[lldb-dev] Python object lifetimes affect the reliability of tests

Thu Oct 15 11:49:05 PDT 2015

it doesn't appear to be a bug in my implementation.  So it seems like
everyone has been experiencing this problem, but Windows it just made a big
difference because of the mandatory file locks.  From the Python
dcoumentation <https://docs.python.org/2/library/sys.html>,

This function returns a tuple of three values that give information about
the exception that is currently being handled. The information returned is
specific both to the current thread and to the current stack frame.
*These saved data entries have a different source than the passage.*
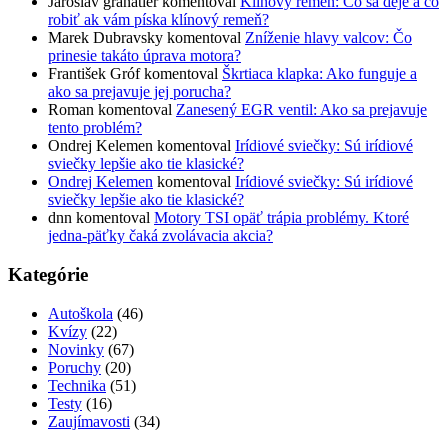
Jaroslav granatier
komentoval
Klinový remeň: Čo sa deje a čo
robiť ak vám píska klínový remeň?
Marek Dubravsky
komentoval
Zníženie hlavy valcov: Čo
prinesie takáto úprava motora?
František Gróf
komentoval
Škrtiaca klapka: Ako funguje a
ako sa prejavuje jej porucha?
Roman
komentoval
Zanesený EGR ventil: Ako sa prejavuje
tento problém?
Ondrej Kelemen
komentoval
Irídiové sviečky: Sú irídiové
sviečky lepšie ako tie klasické?
Ondrej Kelemen
komentoval
Irídiové sviečky: Sú irídiové
sviečky lepšie ako tie klasické?
dnn
komentoval
Motory TSI opäť trápia problémy. Ktoré
jedna-päťky čaká zvolávacia akcia?
Kategórie
Autoškola
(46)
Kvízy
(22)
Novinky
(67)
Poruchy
(20)
Technika
(51)
Testy
(16)
Zaujímavosti
(34)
If the
current stack frame is not handling an exception, the information is taken
from the calling stack frame, or its caller, and so on until a stack frame
is found that is handling an exception. *Here, “handling an exception” is
defined as “executing or having executed an except clause.”* For any stack
frame, only information about the most recently handled exception is
accessible.

So within a given stack frame, if an exception has been handled before you,
then every frame and every variable reachable from that frame still has a
strong reference to it.

So it sounds like our solution of moving this exception handler into a
function or calling sys.exc_clear() is the right fix.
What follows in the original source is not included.